§ ASSIGNMENT
Check each line of the listing below for the string "Loire", and give only how many lines hold it.

§ DATA SHOWN
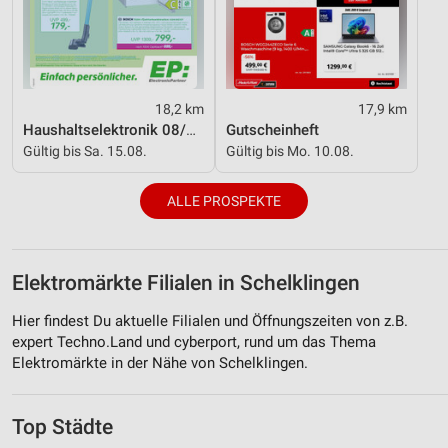
18,2 km
17,9 km
Haushaltselektronik 08/2026
Gutscheinheft
Gültig bis Sa. 15.08.
Gültig bis Mo. 10.08.
ALLE PROSPEKTE
Elektromärkte Filialen in Schelklingen
Hier findest Du aktuelle Filialen und Öffnungszeiten von z.B.
expert Techno.Land und cyberport, rund um das Thema
Elektromärkte in der Nähe von Schelklingen.
Top Städte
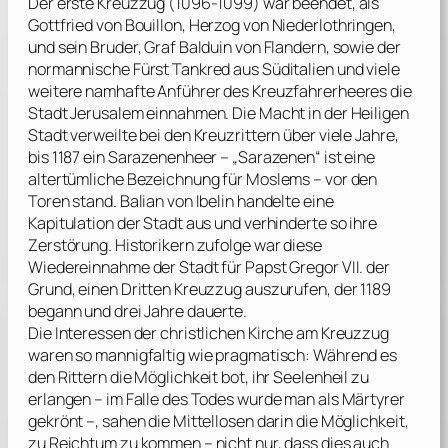
Der erste Kreuzzug (1096-1099) war beendet, als
Gottfried von Bouillon
, Herzog von Niederlothringen,
und sein Bruder, Graf Balduin von Flandern, sowie der
normannische Fürst Tankred aus Süditalien und viele
weitere namhafte Anführer des Kreuzfahrerheeres die
Stadt Jerusalem einnahmen. Die Macht in der Heiligen
Stadt verweilte bei den Kreuzrittern über viele Jahre,
bis 1187 ein Sarazenenheer – „Sarazenen“ ist eine
altertümliche Bezeichnung für Moslems – vor den
Toren stand. Balian von Ibelin handelte eine
Kapitulation der Stadt aus und verhinderte so ihre
Zerstörung. Historikern zufolge war diese
Wiedereinnahme der Stadt für Papst Gregor VII. der
Grund, einen Dritten Kreuzzug auszurufen, der 1189
begann und drei Jahre dauerte.
Die Interessen der christlichen Kirche am Kreuzzug
waren so mannigfaltig wie pragmatisch: Während es
den Rittern die Möglichkeit bot, ihr Seelenheil zu
erlangen – im Falle des Todes wurde man als Märtyrer
gekrönt –, sahen die Mittellosen darin die Möglichkeit,
zu Reichtum zu kommen – nicht nur, dass dies auch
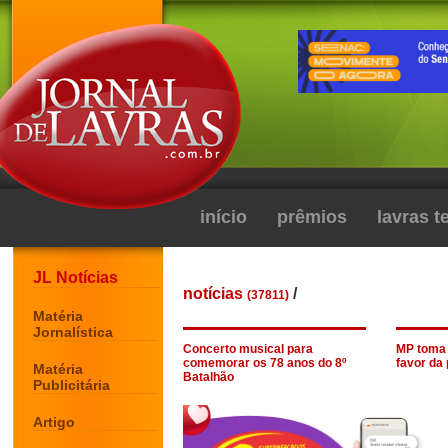
início
prêmios
lavras 
JL Notícias
notícias
/
(37811)
Matéria
Jornalística
Concerto musical para
MP toma
comemorar os 78 anos do 8º
favor da
Matéria
Batalhão
Publicitária
Artigo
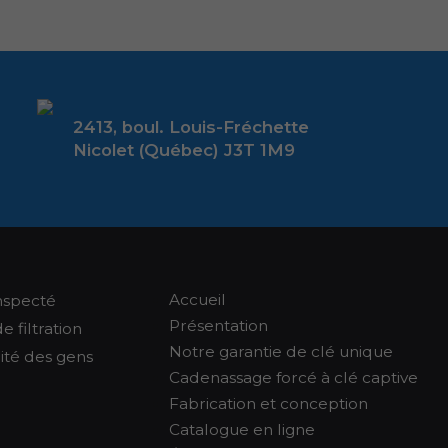
2413, boul. Louis-Fréchette
Nicolet (Québec) J3T 1M9
Accueil
nspecté
Présentation
 filtration
Notre garantie de clé unique
rité des gens
Cadenassage forcé à clé captive
Fabrication et conception
Catalogue en ligne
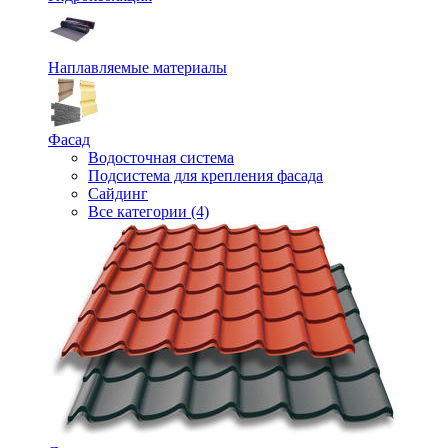
Наплавляемые материалы
Фасад
Водосточная система
Подсистема для крепления фасада
Сайдинг
Все категории (4)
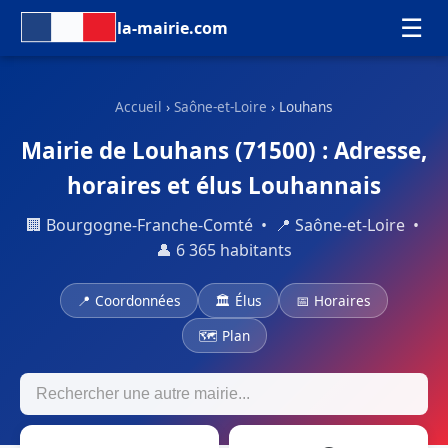
☰
la-mairie.com
Accueil
›
Saône-et-Loire
› Louhans
Mairie de Louhans (71500) : Adresse,
horaires et élus Louhannais
🏢 Bourgogne-Franche-Comté • 📍 Saône-et-Loire •
👤 6 365 habitants
📍 Coordonnées
🏛 Élus
📅 Horaires
🗺 Plan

§ TASK RESULT
2